After his return from Samára, he saw more of the Behrs than ever. Fet, whom he introduced to them, thus records his impressions of the family:

I found the doctor to be an amiable old gentleman of polite manners, and his wife a handsome, majestic brunette who evidently ruled the house. I refrain from describing the three young ladies, of whom the youngest had an admirable contralto voice. They all, notwithstanding the watchful supervision of their mother and their irreproachable modesty, possessed that attractive quality which the French designate by the words du chien [lively, full of go]. The service and the dinner were admirable.

Madame Behrs was on very friendly terms with Tolstoy's sister, the Countess Mary; and before he went abroad Tolstoy had frequently, at the house of the latter, played with the children of both families. In 1862 he often visited the Behrs at Pokróvskoe-Glébovo, where they lived in a dátcha (country house) they occupied every summer. He nearly always walked the eight miles from Moscow, and often took long rambles with the family besides. The girls had been educated at home, but Sophia Andréyevna, the second daughter, had passed a University examination entitling her to the diploma qualifying to teach both in private and in State schools.

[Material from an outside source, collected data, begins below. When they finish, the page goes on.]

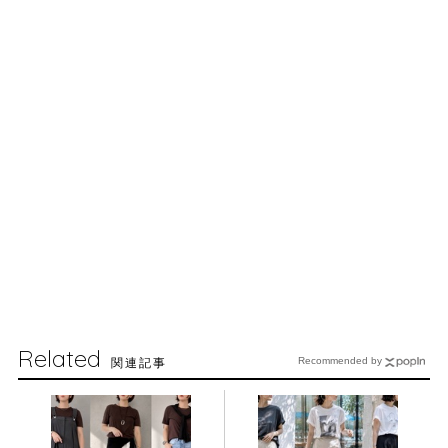
Related
関連記事
Recommended by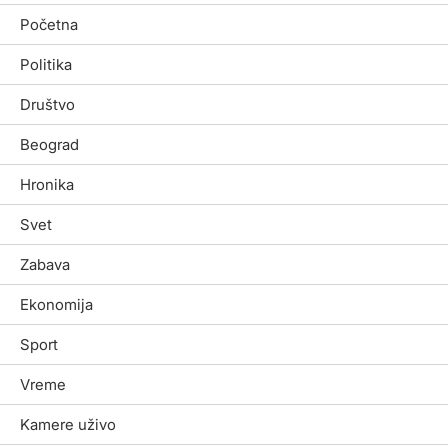
Početna
Politika
Društvo
Beograd
Hronika
Svet
Zabava
Ekonomija
Sport
Vreme
Kamere uživo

We may judge of Tolstoy's state of mind at this time by an entry in his Diary, dated 23rd August: 'I am afraid of myself. What if this be only a desire for love and not real love? I try to notice only her weak points, but yet I love.' And again, 'I rose in good health, with a particularly clear head, and wrote easily, though the matter was feeble. Then I felt more sad than I have done for a long time. I have no friends at all. I am alone. I had friends when I served Mammon, but have none when I serve truth.'

On 26th August he notes that Sónya (Miss Sophia Behrs) gave him a story to read, written by herself, and her description of the hero as a man of 'unusually unattractive appearance, and changeable convictions' hit him hard; but he was relieved to find that it was not meant for him.

On his thirty-fourth birthday, 28th August 1862 (old style) he jotted down in his Diary the words: 'Ugly mug! Do not think of marriage; your calling is of another kind.'

About this time the Behrs paid a two weeks' visit to Madame Behrs' father's estate of Ívitsa, some thirty miles from Yásnaya, and en route they stopped a couple of days at Yásnaya to visit the Countess Mary. The day after their arrival a picnic party was arranged with some neighbours. It was haymaking time, and there was much haystack climbing by the picknickers. The general impression was that Tolstoy was in love with Lisa, the eldest Miss Behrs: this opinion being fostered by the idea, then common in Russia, that an elder daughter should be disposed of before a younger daughter may be courted.

A few days later Tolstoy followed the Behrs to Ívitsa; and here the scene occurred which he has utilised in Anna Karénina when describing Lévin's proposal to Kitty—a scene in which something approaching thought-reading takes place.